# [Assigned task]
Starting at the line with "sur L’affaire Epstein Dévoilées À New York" and ending at the line with "Pondok Pesantren Nur", print exactly the lines of the entries below. Pictures do not belong in the copy.

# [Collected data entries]
————————

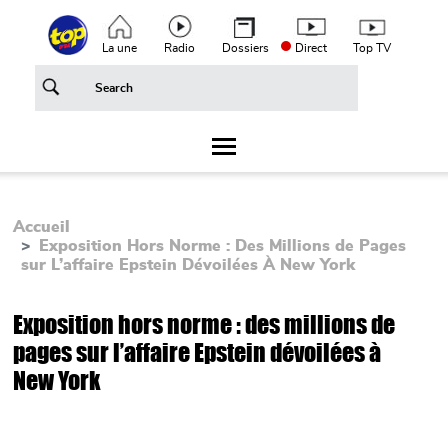
Aller au contenu principal
Top header menu
La une
Radio
Dossiers
Direct
Top TV
Accueil
Exposition Hors Norme : Des Millions de Pages
sur L’affaire Epstein Dévoilées À New York
Exposition hors norme : des millions de
pages sur l’affaire Epstein dévoilées à
New York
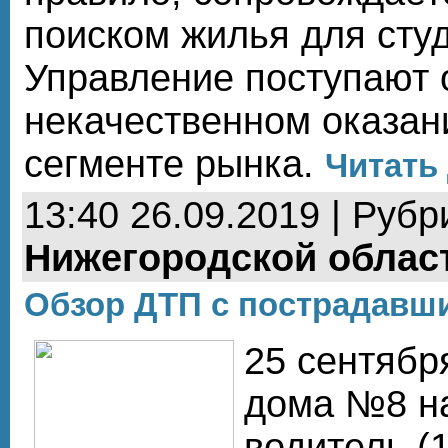
поиском жилья для студ
Управление поступают
некачественном оказан
сегменте рынка.
Читать 
13:40 26.09.2019 | Рубр
Нижегородской облас
Обзор ДТП с пострадавш
25 сентябр
дома №8 на
водитель (1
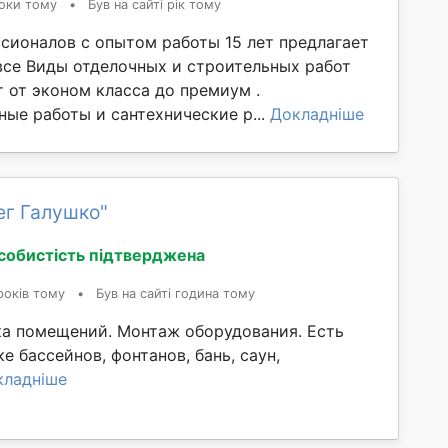
оки тому
•
Був на сайті рік тому
сионалов с опытом работы 15 лет предлагает
 все Виды отделочных и строительных работ
 от эконом класса до премиум .
ые работы и сантехнические р...
Докладніше
ег Галушко"
собистість підтверджена
років тому
•
Був на сайті година тому
ка помещений. Монтаж оборудования. Есть
е бассейнов, фонтанов, бань, саун,
кладніше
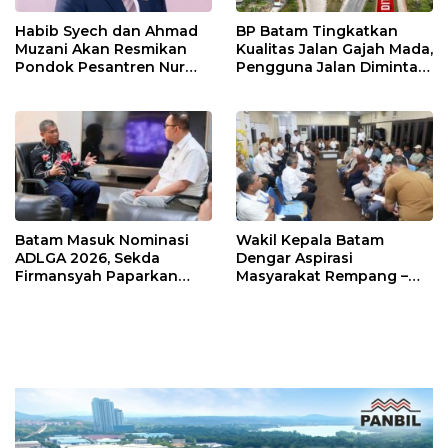
Habib Syech dan Ahmad
BP Batam Tingkatkan
Muzani Akan Resmikan
Kualitas Jalan Gajah Mada,
Pondok Pesantren Nur
Pengguna Jalan Diminta
Iman di Pulau Kasu, Iman
Ekstra Hati-hati
Sutiawan Cek Kesiapan
Batam Masuk Nominasi
Wakil Kepala Batam
ADLGA 2026, Sekda
Dengar Aspirasi
Firmansyah Paparkan
Masyarakat Rempang –
Transformasi Digital
Galang: Pastikan
Berbasis Data
Pembangunan Sekolah
Rakyat Berorientasi
Pengembangan Masa
Depan Pendidikan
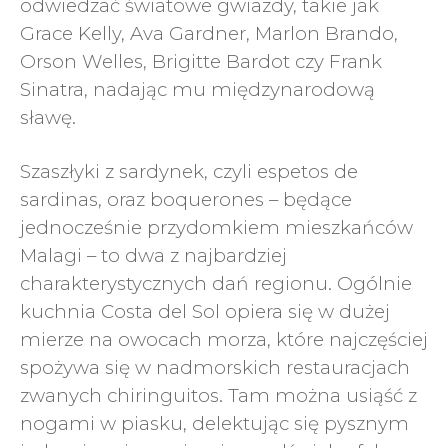
odwiedzać światowe gwiazdy, takie jak
Grace Kelly, Ava Gardner, Marlon Brando,
Orson Welles, Brigitte Bardot czy Frank
Sinatra, nadając mu międzynarodową
sławę.
Szaszłyki z sardynek, czyli espetos de
sardinas, oraz boquerones – będące
jednocześnie przydomkiem mieszkańców
Malagi – to dwa z najbardziej
charakterystycznych dań regionu. Ogólnie
kuchnia Costa del Sol opiera się w dużej
mierze na owocach morza, które najczęściej
spożywa się w nadmorskich restauracjach
zwanych chiringuitos. Tam można usiąść z
nogami w piasku, delektując się pysznym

————————

# [Result of this task]
sur L’affaire Epstein Dévoilées À New York
Exposition hors norme : des millions de
pages sur l’affaire Epstein dévoilées à
New York
поиском жилья для студ
Управление поступают
некачественном оказан
сегменте рынка.
Читать 
13:40 26.09.2019 | Рубр
Нижегородской облас
Обзор ДТП с пострадавш
25 сентябр
дома №8 на
водитель (1
оки тому
•
Був на сайті рік тому
сионалов с опытом работы 15 лет предлагает
 все Виды отделочных и строительных работ
 от эконом класса до премиум .
ые работы и сантехнические р...
Докладніше
ег Галушко"
собистість підтверджена
років тому
•
Був на сайті година тому
ка помещений. Монтаж оборудования. Есть
е бассейнов, фонтанов, бань, саун,
кладніше
Habib Syech dan Ahmad
BP Batam Tingkatkan
Muzani Akan Resmikan
Kualitas Jalan Gajah Mada,
Pondok Pesantren Nur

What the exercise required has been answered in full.